"They saw nothing of those times, they have only a traditional love, or a love which is of the imagination, or of family, and examples of forgetfulness are frequent around them!"
"Jean has had, in truth, examples of that sort."
"That is why you ought to be more just to him. Think that your daughter in marrying him will found here an Alsatian family—very powerful, very wealthy. The officer will not live in Alsheim, nor even long in Alsace. He will soon be only a name."
M. Bastian placed his heavy hand on M. Ulrich's shoulder, and spoke in a tone which did not allow the discussion to be continued.
"Listen, my friend, I have only one word. It cannot be, because I will not have that marriage: because all those of my generation, dead and living, would reproach me. And then, even if I yielded, Ulrich, there is a will near me stronger than mine, who will never say yes, do you understand, never!"
M. Bastian slipped down among the ferns, and shrugging his shoulders, and shaking his head—like some one who will hear no more—went downwards to his day workers. When he had passed between the rows of the cut hops and reprimanded each of the workers, there was no more laughing, and the girls of Alsheim, and the farmer's sons, and the farmer himself, stooping under the burning sun, went on in silence with their work, which had been so joyously begun.
Already M. Ulrich was going up to his hermitage on Sainte Odile, distressed, asking himself what serious effect the refusal of M. Bastian was going to have on Jean's destiny, and anxious to tell his nephew the news. Without hoping, without believing that there was any chance of it, he would try to make Odile's father give way, and plans hummed round him, like the gadflies in the pine woods, drunk with the sun, and following the traveller in his lonely climb. The streams were singing. There were flocks of thrushes, harbingers crossing the ravines, darting through the blue air to get to the vines and fruits of the plain. It was in vain—he was utterly downcast. He could think of nothing but of his nephew, so badly rewarded for his return to Alsheim. Between the trees and round the branches he gazed at the house of the Oberlés.

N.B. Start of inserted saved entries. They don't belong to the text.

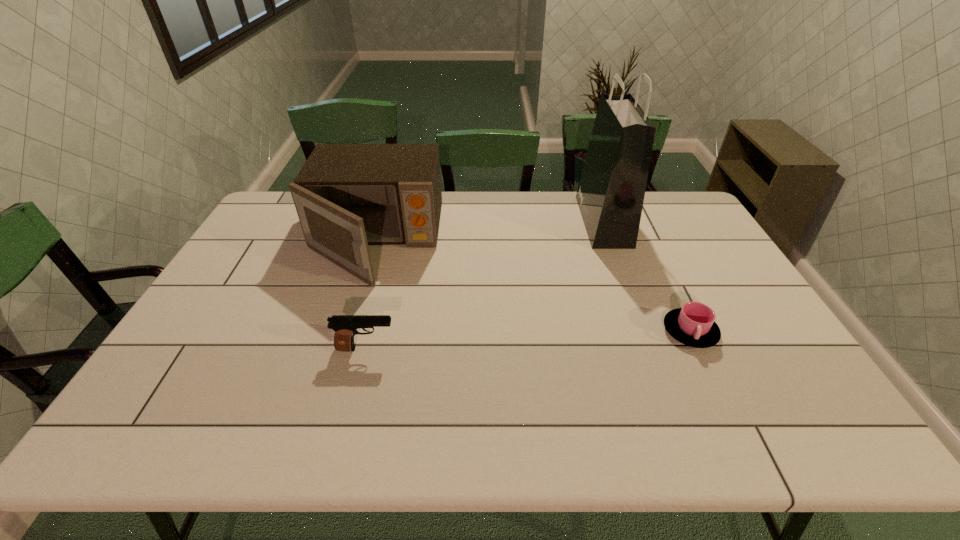 Image resolution: width=960 pixels, height=540 pixels. In order to click on shopping bag positioned at the far edge in this screenshot , I will do `click(610, 195)`.

You are a GUI agent. You are given a task and a screenshot of the screen. Output one action in this format:
    pyautogui.click(x=<x>, y=<y>)
    Task: Click on the microwave oven located in the far edge section of the desktop
    
    Given the screenshot: What is the action you would take?
    pyautogui.click(x=347, y=196)

Where is `object that is positioned at the right edge`? Image resolution: width=960 pixels, height=540 pixels. object that is positioned at the right edge is located at coordinates (694, 325).

The image size is (960, 540). I want to click on free space at the far edge, so click(x=515, y=209).

The height and width of the screenshot is (540, 960). In order to click on free region at the near edge of the desktop in this screenshot , I will do coord(706,438).

I want to click on vacant space at the left edge of the desktop, so coord(156,400).

This screenshot has height=540, width=960. Identify the location of free space at the right edge of the desktop. (677, 245).

Locate an element on the screen. The width and height of the screenshot is (960, 540). free space at the far right corner of the desktop is located at coordinates (682, 191).

This screenshot has width=960, height=540. I want to click on vacant point located between the tallest object and the shortest object, so click(647, 276).

This screenshot has height=540, width=960. I want to click on vacant region between the second tallest object and the tallest object, so click(489, 231). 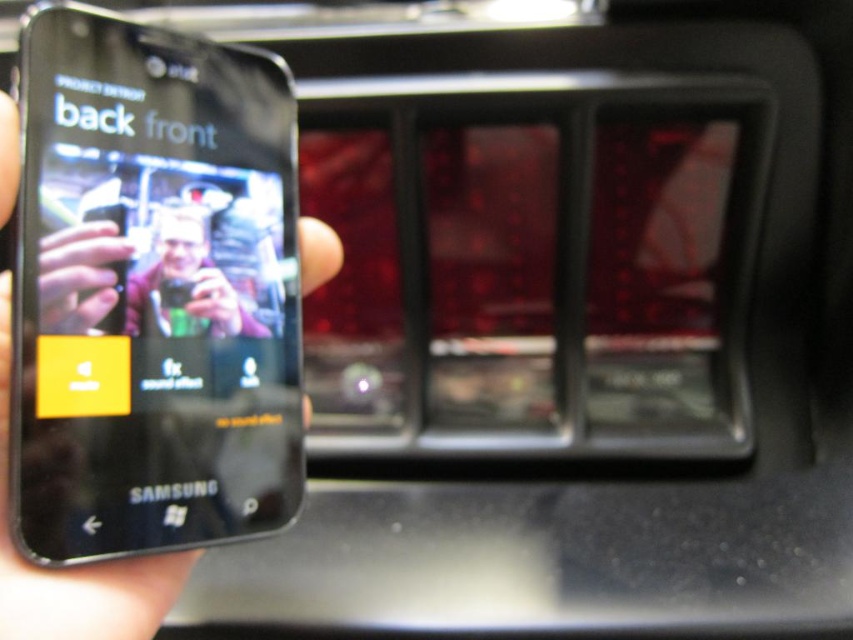 You are designing a phone case that needs to fit the black matte phone at left and the matte black phone at left. Which phone requires a larger case?

The black matte phone at left requires a larger case because it has a larger size compared to the matte black phone at left.

Looking at this image, you are holding a smartphone and want to take a photo of a nearby object. The camera interface shows a point at coordinates point (x=25, y=317). If the camera can focus on objects within 14 inches, will it be able to focus on the point?

The point (x=25, y=317) is 13.98 inches away from the camera, so yes, the camera can focus on it since it is within the 14 inches range.

You are a photographer trying to capture a detailed shot of the black matte phone at left in the image. Given its position at point coordinates, what is the best way to ensure the phone is centered in your frame?

To center the black matte phone at left, position your camera so the phone aligns with the crosshairs at point coordinates, ensuring it sits in the middle of your viewfinder. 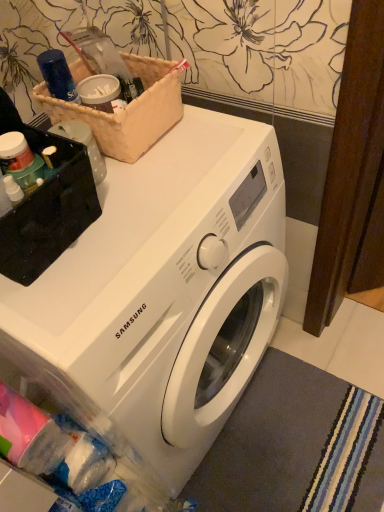 Question: From the image's perspective, is white glossy washing machine at center located above gray soft carpet at lower right?

Choices:
 (A) no
 (B) yes

Answer: (B)

Question: From the image's perspective, would you say white glossy washing machine at center is shown under gray soft carpet at lower right?

Choices:
 (A) yes
 (B) no

Answer: (B)

Question: Is white glossy washing machine at center not within gray soft carpet at lower right?

Choices:
 (A) no
 (B) yes

Answer: (B)

Question: Would you say white glossy washing machine at center is a long distance from gray soft carpet at lower right?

Any one going into that house just then would have found it extraordinarily quiet. Every one there was suffering. M. Philippe Oberlé, as usual had lunched in his room. Madame Oberlé, at the express wish of her husband, had consented to come out of her room when M. von Kassewitz should be announced.
"All the same, I repeat," she said, "that I shall not go out of my way to entertain him. I will be there because by your orders I am bound to receive this person. But I shall not go beyond what is strictly necessary."
"Right," said M. Oberlé, "Lucienne, Jean, and I will talk to him. That will suffice."